Friday, July 15, 2011
Driven by a weak but steady ion engine, Dawn has been accelerating 1000
days in a four-year spiral to reach the giant, 350 mile wide, Vesta
asteroid, the second largest asteroid in the solar system. By probing its
secrets scientists hope to catch a glimpse of how the planets, including
Earth formed out of a disc of gas and dust. It is the second most massive
asteroid in the solar system, with an unusually dark surface. It is
reassuring to see that the great science-NASA is still alive.
There are five-billion cell phones in use worldwide according to industry
figures, and yet there is not a single verified case of cancer being caused
by cell phone radiation. The science that explains why cell phone
radiation can't cause cancer is more than 100 years old
http://bobpark.physics.umd.edu/WN11/wn010111.html
. Nevertheless, the Environmental Health Trust, founded by Devra Davis, exists solely to warn
the public about the nonexistent cancer hazard of cell phones, and perhaps
sell a few copies of her book. On the other side is the webcomic xkcd. Go
to http://xkcd.com/925/ .
One week after a House subcommittee proposed terminating the James Webb
Space Telescope (JWST), NASA's costly successor to the orbiting Hubble
observatory, agency officials told an advisory panel on Thursday that JWST
can be launched as soon as 2018, but political realities could delay the
mission's start well into the 2020s. "Political realities" could terminate
it completely. Meanwhile, the 2012 budget request NOAA sent to Congress in
February asked for $47.3 million for the Deep Space Climate Observatory
(DSCOVR) and $11.3 million for Constellation Observing System for
Meteorology Ionosphere and Climate-2 (COSMIC-2). The House bill would not
provide funding for either. Republicans oppose any mission that would give
evidence of global warming. Otherwise celebrity billionaires might be
called on to pay taxes at the rate of working people.

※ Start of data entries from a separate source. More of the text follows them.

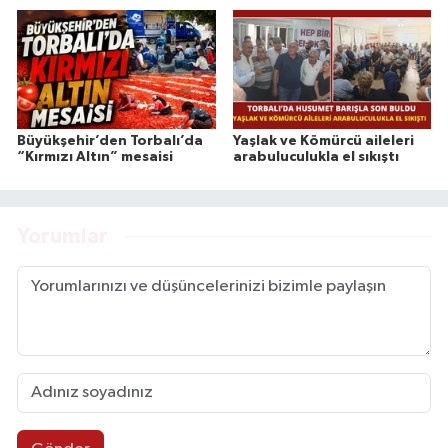
Büyükşehir’den Torbalı’da
Yaşlak ve Kömürcü aileleri
“Kırmızı Altın” mesaisi
arabuluculukla el sıkıştı
Yorumlar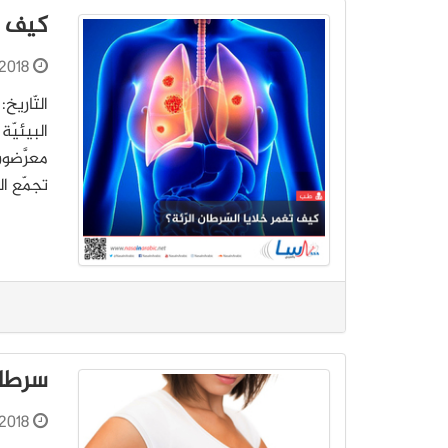
كيف ت
2018
تجمّع ال
سرطان
2018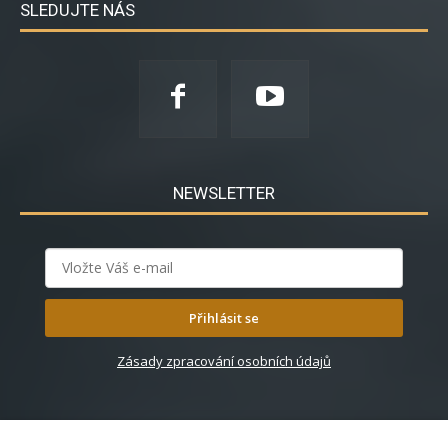
SLEDUJTE NÁS
NEWSLETTER
Přihlásit se
Zásady zpracování osobních údajů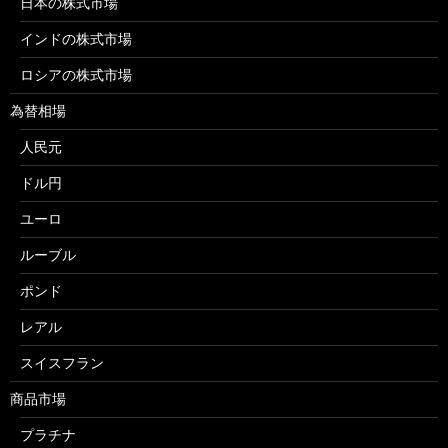
日本の株式市場
インドの株式市場
ロシアの株式市場
為替相場
人民元
ドル円
ユーロ
ルーブル
ポンド
レアル
スイスフラン
商品市場
プラチナ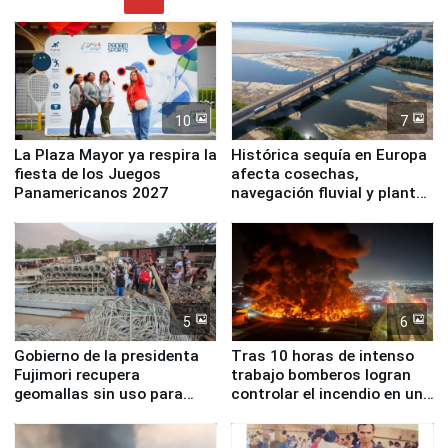
10
7
La Plaza Mayor ya respira la
Histórica sequía en Europa
fiesta de los Juegos
afecta cosechas,
Panamericanos 2027
navegación fluvial y plantas
nucleares
5
6
Gobierno de la presidenta
Tras 10 horas de intenso
Fujimori recupera
trabajo bomberos logran
geomallas sin uso para
controlar el incendio en una
proteger Santa Eulalia ante
planta química de Santiago
Fenómeno El Niño
de Chile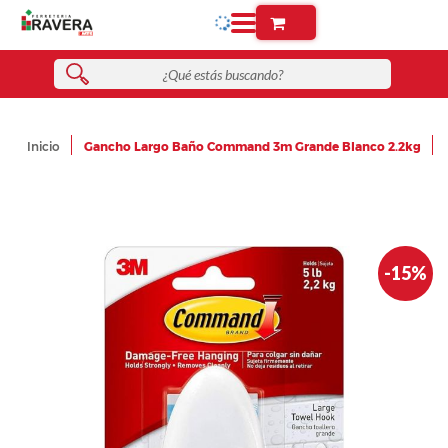
Inicio
Gancho Largo Baño Command 3m Grande Blanco 2.2kg
Skip
-15%
to
the
end
of
the
images
gallery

Two years ago, e-mail files of the Climate Research Unit at the University
of East Anglia were hacked and selectively posted on the web. Rupert
Murdoch newspapers, including the Wall Street Journal, expressed shock at
the "criminal conspiracy" and "scientific blacklisting"
http://bobpark.physics.umd.edu/WN09/wn120409.html.

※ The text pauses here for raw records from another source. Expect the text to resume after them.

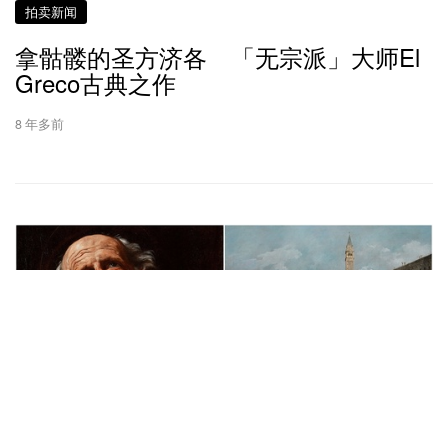
拍卖新闻
拿骷髅的圣方济各 「无宗派」大师El
Greco古典之作
8 年多前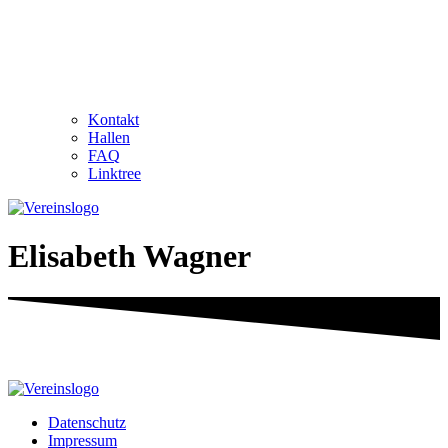
Kontakt
Hallen
FAQ
Linktree
Elisabeth Wagner
Datenschutz
Impressum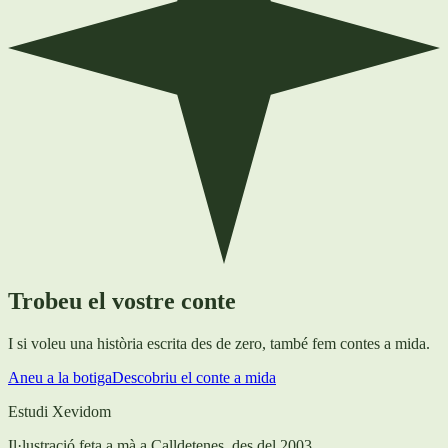
Trobeu el vostre conte
I si voleu una història escrita des de zero, també fem contes a mida.
Aneu a la botiga
Descobriu el conte a mida
Estudi Xevidom
Il·lustració feta a mà a Calldetenes, des del 2003.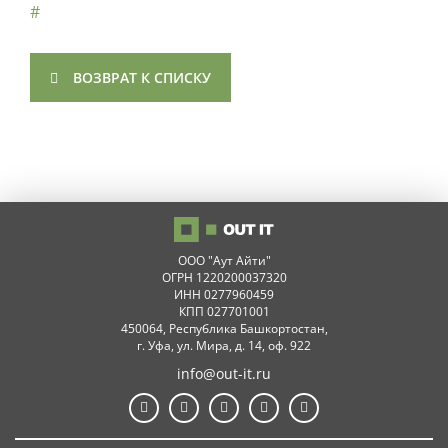
#
ВОЗВРАТ К СПИСКУ
ООО "Аут Айти"
ОГРН 1220200037320
ИНН 0277960459
КПП 027701001
450064, Республика Башкортостан,
г. Уфа, ул. Мира, д. 14, оф. 922
info@out-it.ru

The "gate" suffix was added to
invite comparison with the infamous break-in at the Watergate by Nixon's
goons, but the climategate burglars were treated as heroes. There was not
one line of criticism about the only criminal offense in the whole sordid
climategate affair of hacking into private files. It is ironic that
hacking by the Murdoch papers is now threatening the Murdoch empire.